## [Task directions]
Go through the entries and copy every line that has the string "Unternehmen" in it.

## [Information]
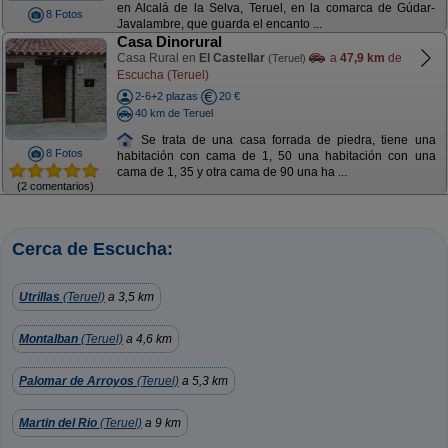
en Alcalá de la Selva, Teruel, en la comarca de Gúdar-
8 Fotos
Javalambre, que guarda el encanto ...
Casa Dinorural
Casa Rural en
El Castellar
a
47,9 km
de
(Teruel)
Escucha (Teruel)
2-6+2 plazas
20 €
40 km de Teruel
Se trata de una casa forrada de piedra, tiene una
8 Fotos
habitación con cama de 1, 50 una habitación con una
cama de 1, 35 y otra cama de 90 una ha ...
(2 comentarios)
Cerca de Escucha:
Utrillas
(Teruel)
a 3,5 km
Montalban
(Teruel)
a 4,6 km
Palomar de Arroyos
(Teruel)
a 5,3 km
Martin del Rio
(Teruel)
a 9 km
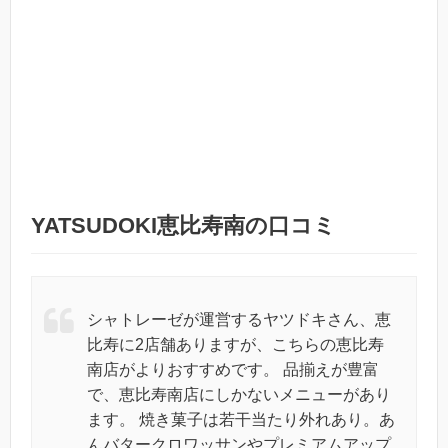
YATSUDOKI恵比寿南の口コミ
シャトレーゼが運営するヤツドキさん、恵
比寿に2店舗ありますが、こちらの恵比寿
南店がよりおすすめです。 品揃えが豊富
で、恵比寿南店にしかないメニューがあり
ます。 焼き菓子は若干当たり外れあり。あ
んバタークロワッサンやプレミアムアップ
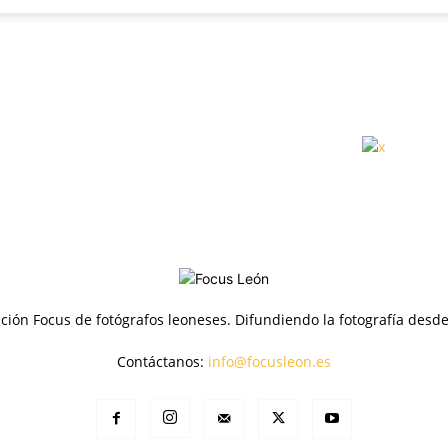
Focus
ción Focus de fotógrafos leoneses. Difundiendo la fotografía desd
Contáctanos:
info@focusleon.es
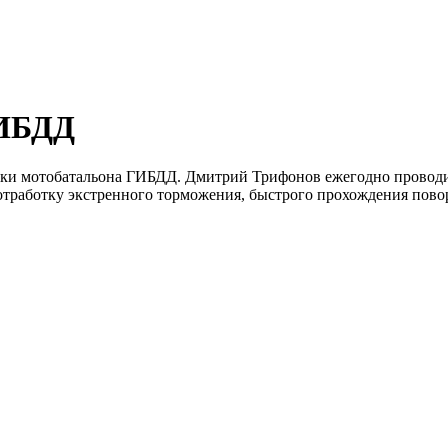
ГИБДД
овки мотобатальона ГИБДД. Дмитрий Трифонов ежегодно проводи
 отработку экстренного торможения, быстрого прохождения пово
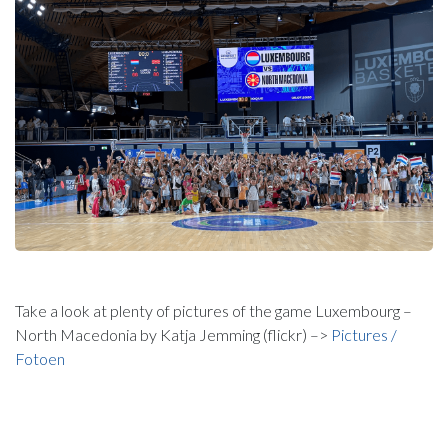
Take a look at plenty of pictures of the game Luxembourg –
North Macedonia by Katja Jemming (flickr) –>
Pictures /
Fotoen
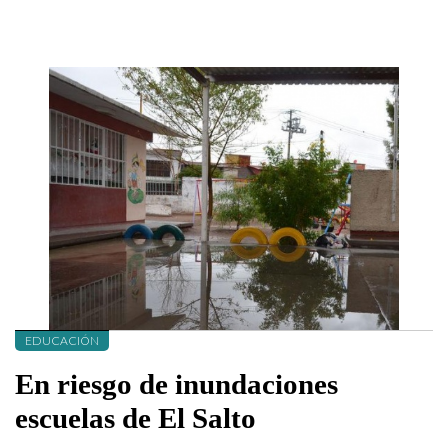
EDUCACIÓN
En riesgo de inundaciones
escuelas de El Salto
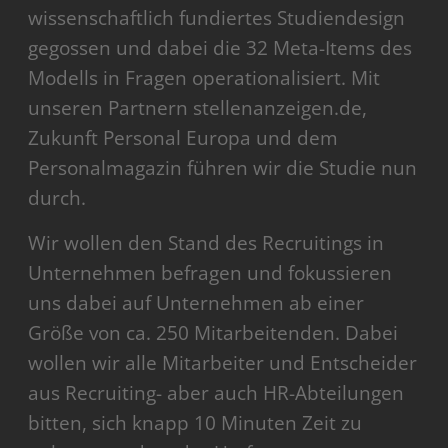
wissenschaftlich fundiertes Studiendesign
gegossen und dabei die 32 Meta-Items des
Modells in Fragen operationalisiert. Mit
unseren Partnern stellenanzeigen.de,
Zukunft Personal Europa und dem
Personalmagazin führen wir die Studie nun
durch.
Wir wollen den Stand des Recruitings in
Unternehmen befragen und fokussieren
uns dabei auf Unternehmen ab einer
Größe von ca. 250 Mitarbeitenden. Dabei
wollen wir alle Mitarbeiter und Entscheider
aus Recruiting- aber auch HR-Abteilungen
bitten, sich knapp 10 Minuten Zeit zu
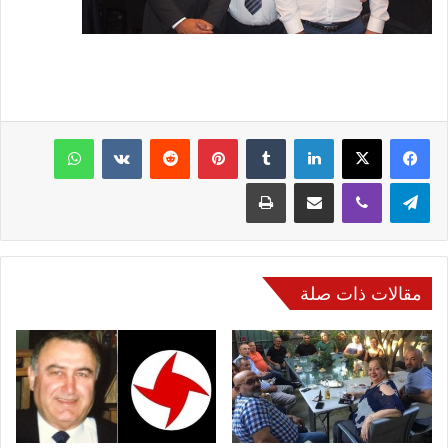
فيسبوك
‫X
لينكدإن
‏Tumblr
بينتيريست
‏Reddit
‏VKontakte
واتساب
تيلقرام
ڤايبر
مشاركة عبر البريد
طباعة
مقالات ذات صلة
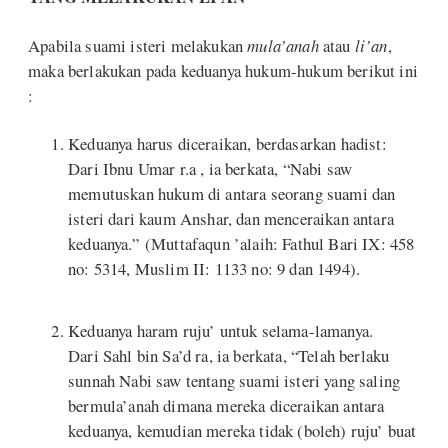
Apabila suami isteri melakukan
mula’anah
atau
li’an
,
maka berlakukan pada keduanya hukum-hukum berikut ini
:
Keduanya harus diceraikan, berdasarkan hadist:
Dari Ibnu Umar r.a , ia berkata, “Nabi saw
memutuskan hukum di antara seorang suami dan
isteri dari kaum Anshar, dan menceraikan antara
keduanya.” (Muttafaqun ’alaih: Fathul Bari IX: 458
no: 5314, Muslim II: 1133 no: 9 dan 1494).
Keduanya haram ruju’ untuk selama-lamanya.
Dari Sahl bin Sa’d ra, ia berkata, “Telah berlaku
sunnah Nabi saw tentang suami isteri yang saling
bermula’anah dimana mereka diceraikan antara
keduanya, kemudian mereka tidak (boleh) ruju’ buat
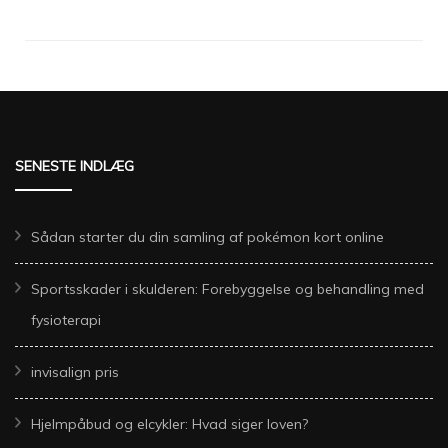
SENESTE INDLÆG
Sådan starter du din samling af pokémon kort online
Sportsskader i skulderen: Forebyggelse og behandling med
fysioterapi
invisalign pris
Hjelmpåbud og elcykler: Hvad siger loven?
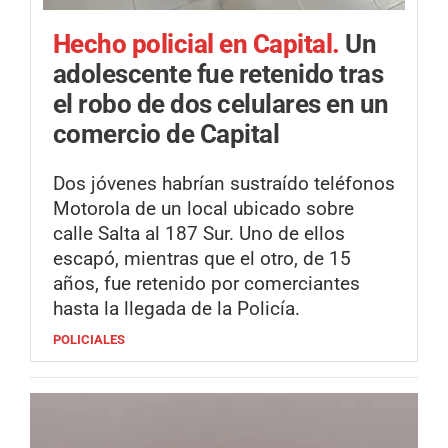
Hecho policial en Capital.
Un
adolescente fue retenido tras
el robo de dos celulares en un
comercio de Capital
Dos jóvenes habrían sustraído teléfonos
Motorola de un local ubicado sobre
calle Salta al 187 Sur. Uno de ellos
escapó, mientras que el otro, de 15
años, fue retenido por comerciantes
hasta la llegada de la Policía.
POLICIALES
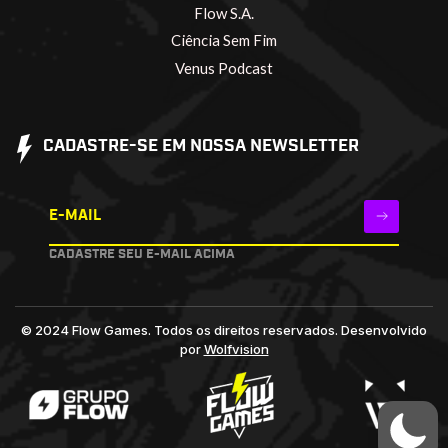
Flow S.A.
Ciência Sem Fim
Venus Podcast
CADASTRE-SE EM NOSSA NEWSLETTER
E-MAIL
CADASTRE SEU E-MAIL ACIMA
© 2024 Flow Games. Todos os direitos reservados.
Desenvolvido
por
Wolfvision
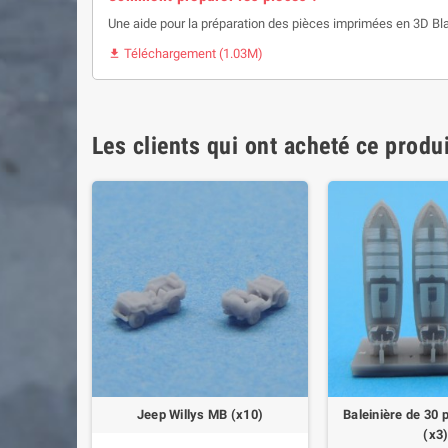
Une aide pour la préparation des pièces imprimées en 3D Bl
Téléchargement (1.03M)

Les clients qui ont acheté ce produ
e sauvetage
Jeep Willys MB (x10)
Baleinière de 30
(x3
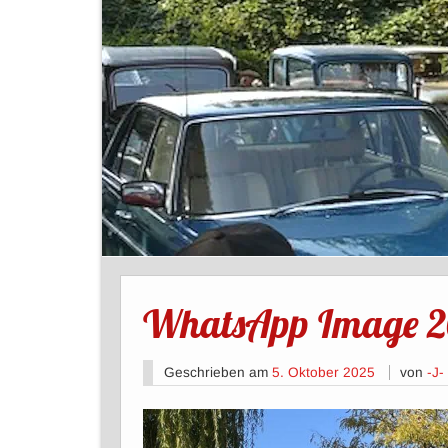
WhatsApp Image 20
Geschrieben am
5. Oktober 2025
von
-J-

--

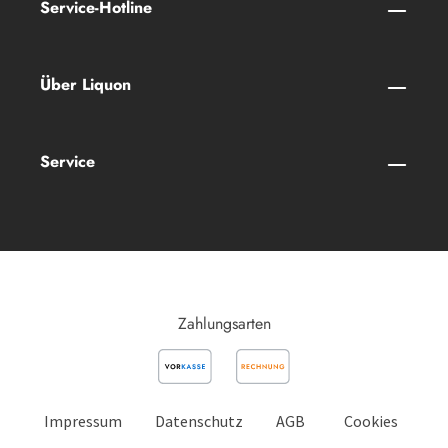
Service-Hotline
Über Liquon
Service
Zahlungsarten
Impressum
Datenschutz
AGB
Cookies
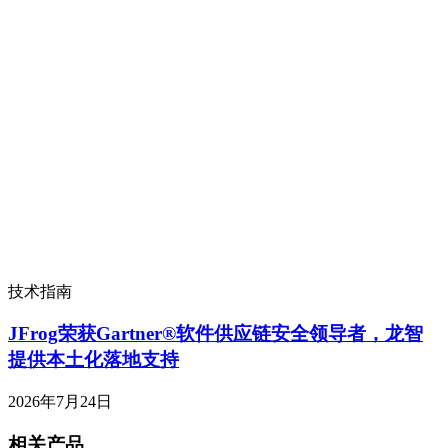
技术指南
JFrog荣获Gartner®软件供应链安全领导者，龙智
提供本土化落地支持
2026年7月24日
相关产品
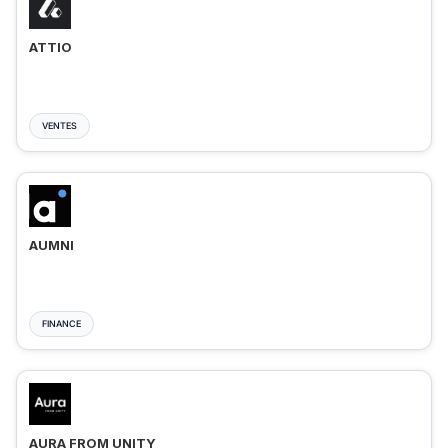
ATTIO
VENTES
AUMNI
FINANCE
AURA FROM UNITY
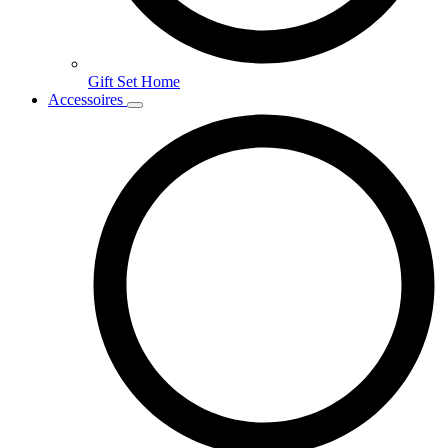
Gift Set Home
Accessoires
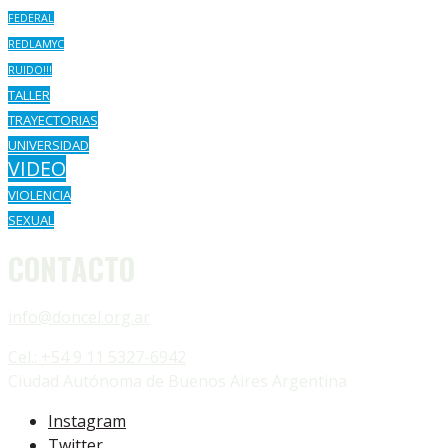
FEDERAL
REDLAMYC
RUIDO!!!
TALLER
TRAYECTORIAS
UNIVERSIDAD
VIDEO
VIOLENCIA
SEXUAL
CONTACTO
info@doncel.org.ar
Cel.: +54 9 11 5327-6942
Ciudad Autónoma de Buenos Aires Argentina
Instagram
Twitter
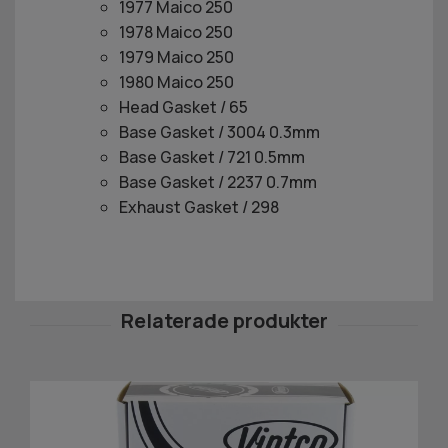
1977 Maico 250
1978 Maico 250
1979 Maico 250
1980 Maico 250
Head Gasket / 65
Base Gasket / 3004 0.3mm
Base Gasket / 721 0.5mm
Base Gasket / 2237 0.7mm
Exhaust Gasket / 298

--

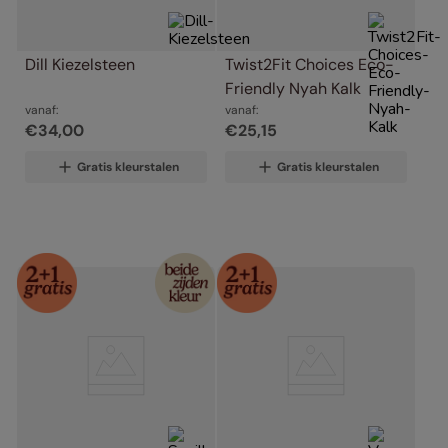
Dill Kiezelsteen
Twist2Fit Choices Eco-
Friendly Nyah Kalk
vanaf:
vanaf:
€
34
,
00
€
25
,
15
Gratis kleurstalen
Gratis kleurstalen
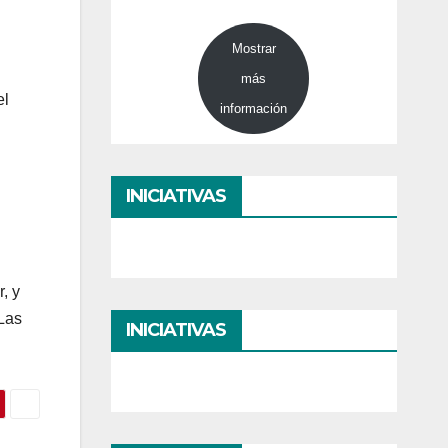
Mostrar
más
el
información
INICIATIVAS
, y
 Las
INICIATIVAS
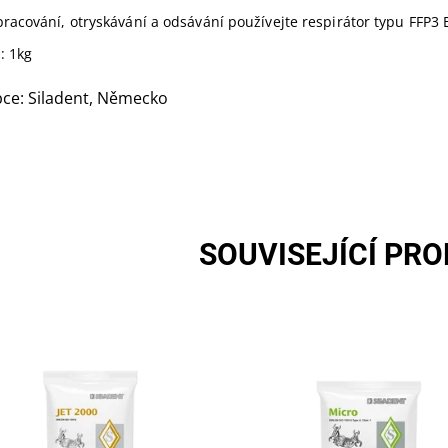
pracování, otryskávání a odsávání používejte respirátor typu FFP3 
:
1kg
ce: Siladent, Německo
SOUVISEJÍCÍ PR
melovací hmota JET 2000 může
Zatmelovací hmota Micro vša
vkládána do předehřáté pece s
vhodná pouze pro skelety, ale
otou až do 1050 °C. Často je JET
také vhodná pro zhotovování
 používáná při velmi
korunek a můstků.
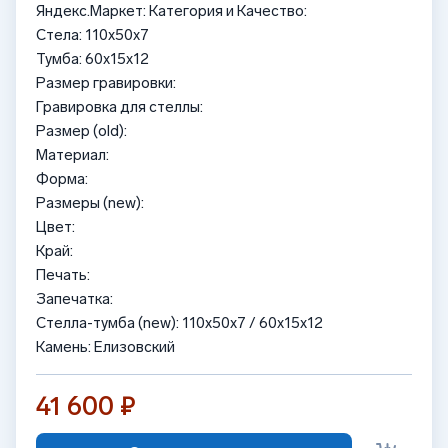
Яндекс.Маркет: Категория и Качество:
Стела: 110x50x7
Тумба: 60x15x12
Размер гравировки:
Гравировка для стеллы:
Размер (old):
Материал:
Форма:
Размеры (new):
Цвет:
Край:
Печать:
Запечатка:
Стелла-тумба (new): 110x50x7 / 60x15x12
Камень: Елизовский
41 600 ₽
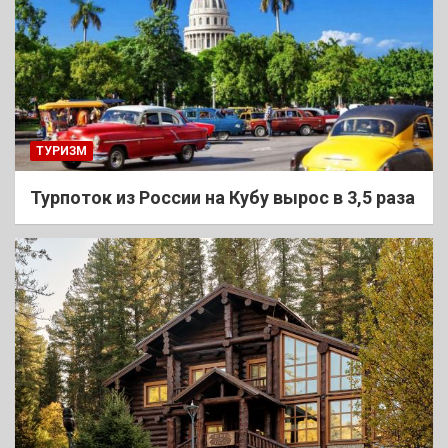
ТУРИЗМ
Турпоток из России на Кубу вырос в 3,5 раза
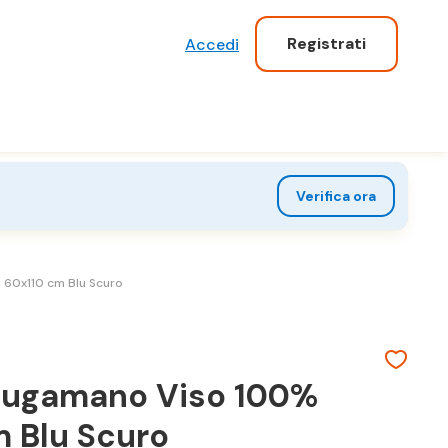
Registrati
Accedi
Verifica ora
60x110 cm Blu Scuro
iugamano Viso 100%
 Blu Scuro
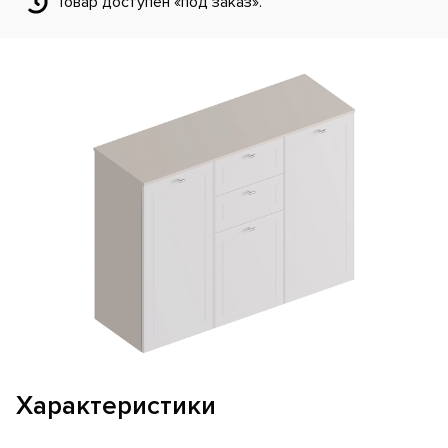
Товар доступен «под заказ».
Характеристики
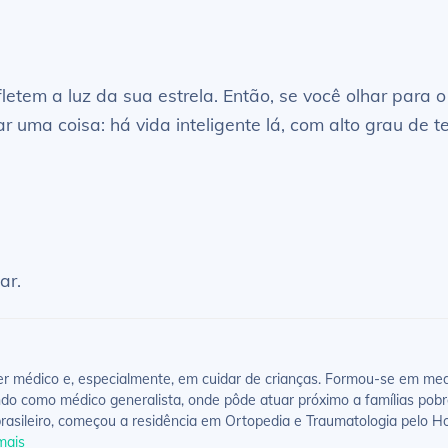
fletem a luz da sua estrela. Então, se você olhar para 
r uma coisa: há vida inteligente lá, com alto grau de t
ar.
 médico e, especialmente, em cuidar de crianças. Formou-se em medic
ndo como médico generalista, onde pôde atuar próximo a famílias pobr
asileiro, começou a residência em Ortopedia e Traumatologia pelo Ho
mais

## [Reply]
Unternehmen befragen und fokussieren
uns dabei auf Unternehmen ab einer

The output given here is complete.